Description of problem: A rgw service restart is needed on all the RGW clients post a Ceph cluster reboot. Version-Release number of selected component (if applicable): ceph version 10.2.2-21redhat1xenial How reproducible: Always Steps to Reproduce: 1. RGW IO in progress on an 2 way multisite active active 2. Reboot the primary cluster 3. After the primary comes up, the RGW client has lost connection with the cluster, and needs a service restart Expected results: Not sure, but atleast needs a mention to the customer. root@magna086:~# systemctl status ceph-radosgw.service * ceph-radosgw.service - Ceph rados gateway Loaded: loaded (/lib/systemd/system/ceph-radosgw@.service; enabled; vendor preset: enabled) Active: active (running) since Mon 2016-08-01 09:37:43 UTC; 2 days ago Main PID: 3423 (radosgw) CGroup: /system.slice/system-ceph\x2dradosgw.slice/ceph-radosgw.service `-3423 /usr/bin/radosgw -f --cluster master --name client.rgw.magna086 --setuser ceph --setgroup ceph Aug 01 09:37:43 magna086 systemd[1]: Started Ceph rados gateway.

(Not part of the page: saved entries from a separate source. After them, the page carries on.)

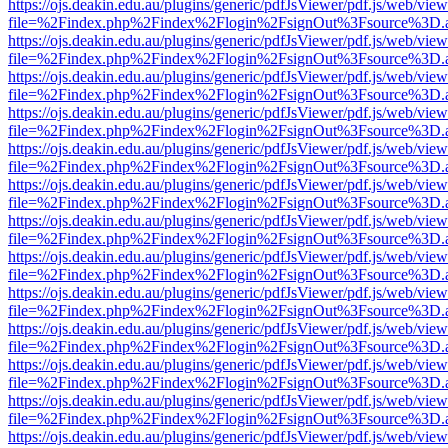
https://ojs.deakin.edu.au/plugins/generic/pdfJsViewer/pdf.js/web/view
file=%2Findex.php%2Findex%2Flogin%2FsignOut%3Fsource%3D.ame
https://ojs.deakin.edu.au/plugins/generic/pdfJsViewer/pdf.js/web/view
file=%2Findex.php%2Findex%2Flogin%2FsignOut%3Fsource%3D.ame
https://ojs.deakin.edu.au/plugins/generic/pdfJsViewer/pdf.js/web/view
file=%2Findex.php%2Findex%2Flogin%2FsignOut%3Fsource%3D.ame
https://ojs.deakin.edu.au/plugins/generic/pdfJsViewer/pdf.js/web/view
file=%2Findex.php%2Findex%2Flogin%2FsignOut%3Fsource%3D.ame
https://ojs.deakin.edu.au/plugins/generic/pdfJsViewer/pdf.js/web/view
file=%2Findex.php%2Findex%2Flogin%2FsignOut%3Fsource%3D.ame
https://ojs.deakin.edu.au/plugins/generic/pdfJsViewer/pdf.js/web/view
file=%2Findex.php%2Findex%2Flogin%2FsignOut%3Fsource%3D.ame
https://ojs.deakin.edu.au/plugins/generic/pdfJsViewer/pdf.js/web/view
file=%2Findex.php%2Findex%2Flogin%2FsignOut%3Fsource%3D.ame
https://ojs.deakin.edu.au/plugins/generic/pdfJsViewer/pdf.js/web/view
file=%2Findex.php%2Findex%2Flogin%2FsignOut%3Fsource%3D.ame
https://ojs.deakin.edu.au/plugins/generic/pdfJsViewer/pdf.js/web/view
file=%2Findex.php%2Findex%2Flogin%2FsignOut%3Fsource%3D.ame
https://ojs.deakin.edu.au/plugins/generic/pdfJsViewer/pdf.js/web/view
file=%2Findex.php%2Findex%2Flogin%2FsignOut%3Fsource%3D.ame
https://ojs.deakin.edu.au/plugins/generic/pdfJsViewer/pdf.js/web/view
file=%2Findex.php%2Findex%2Flogin%2FsignOut%3Fsource%3D.ame
https://ojs.deakin.edu.au/plugins/generic/pdfJsViewer/pdf.js/web/view
file=%2Findex.php%2Findex%2Flogin%2FsignOut%3Fsource%3D.ame
https://ojs.deakin.edu.au/plugins/generic/pdfJsViewer/pdf.js/web/view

Aug 02 07:43:14 magna086 radosgw[3423]: 2016-08-02 07:43:14.837382 7f135effd700 -1 RGWWatcher::handle_error cookie 94141816127056 err (110) Connection timed out Aug 02 07:43:14 magna086 radosgw[3423]: 2016-08-02 07:43:14.838232 7f135effd700 -1 RGWWatcher::handle_error cookie 94141816151104 err (110) Connection timed out Aug 03 09:35:06 magna086 radosgw[3423]: 2016-08-03 09:35:06.263131 7f135effd700 -1 RGWWatcher::handle_error cookie 94141816111696 err (107) Transport endpoint is not connected Aug 03 09:40:06 magna086 radosgw[3423]: 2016-08-03 09:40:06.295158 7f135effd700 -1 RGWWatcher::handle_error cookie 94141816148448 err (107) Transport endpoint is not connected root@magna086:~#
We'd like more information on the amount of delay required before the secondary/primary radosgw process can be successfully restarted.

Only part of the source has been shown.